** Try it **
Print the records below exactly, with no pictures.

*** Records shown

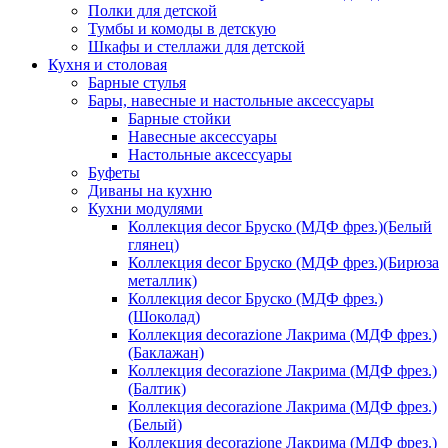
Полки для детской
Тумбы и комоды в детскую
Шкафы и стеллажи для детской
Кухня и столовая
Барные стулья
Бары, навесные и настольные аксессуары
Барные стойки
Навесные аксессуары
Настольные аксессуары
Буфеты
Диваны на кухню
Кухни модулями
Коллекция decor Бруско (МДФ фрез.)(Белый
глянец)
Коллекция decor Бруско (МДФ фрез.)(Бирюза
металлик)
Коллекция decor Бруско (МДФ фрез.)
(Шоколад)
Коллекция decorazione Лакрима (МДФ фрез.)
(Баклажан)
Коллекция decorazione Лакрима (МДФ фрез.)
(Балтик)
Коллекция decorazione Лакрима (МДФ фрез.)
(Белый)
Коллекция decorazione Лакрима (МДФ фрез.)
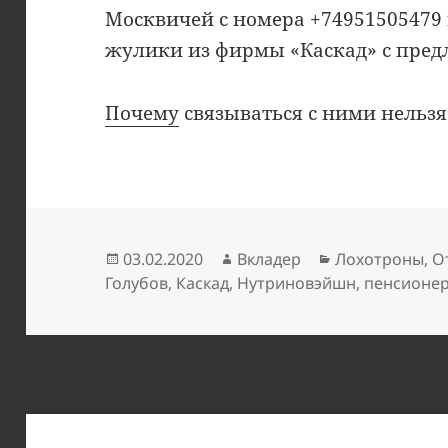
Москвичей с номера +74951505479
жулики из фирмы «Каскад» с пре
Почему
связываться с ними нельзя
Опубликовано
Автор
Рубрики
03.02.2020
Вкладер
Лохотроны
,
О
Голубов
,
Каскад
,
Нутриновэйшн
,
пенсионе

******

** Solution to this problem **
Полки для детской
Тумбы и комоды в детскую
Шкафы и стеллажи для детской
Кухня и столовая
Барные стулья
Бары, навесные и настольные аксессуары
Барные стойки
Навесные аксессуары
Настольные аксессуары
Буфеты
Диваны на кухню
Кухни модулями
Коллекция decor Бруско (МДФ фрез.)(Белый
глянец)
Коллекция decor Бруско (МДФ фрез.)(Бирюза
металлик)
Коллекция decor Бруско (МДФ фрез.)
(Шоколад)
Коллекция decorazione Лакрима (МДФ фрез.)
(Баклажан)
Коллекция decorazione Лакрима (МДФ фрез.)
(Балтик)
Коллекция decorazione Лакрима (МДФ фрез.)
(Белый)
Коллекция decorazione Лакрима (МДФ фрез.)
Москвичей с номера +74951505479
жулики из фирмы «Каскад» с пре
Почему
связываться с ними нельзя
Опубликовано
Автор
Рубрики
03.02.2020
Вкладер
Лохотроны
,
О
Голубов
,
Каскад
,
Нутриновэйшн
,
пенсионе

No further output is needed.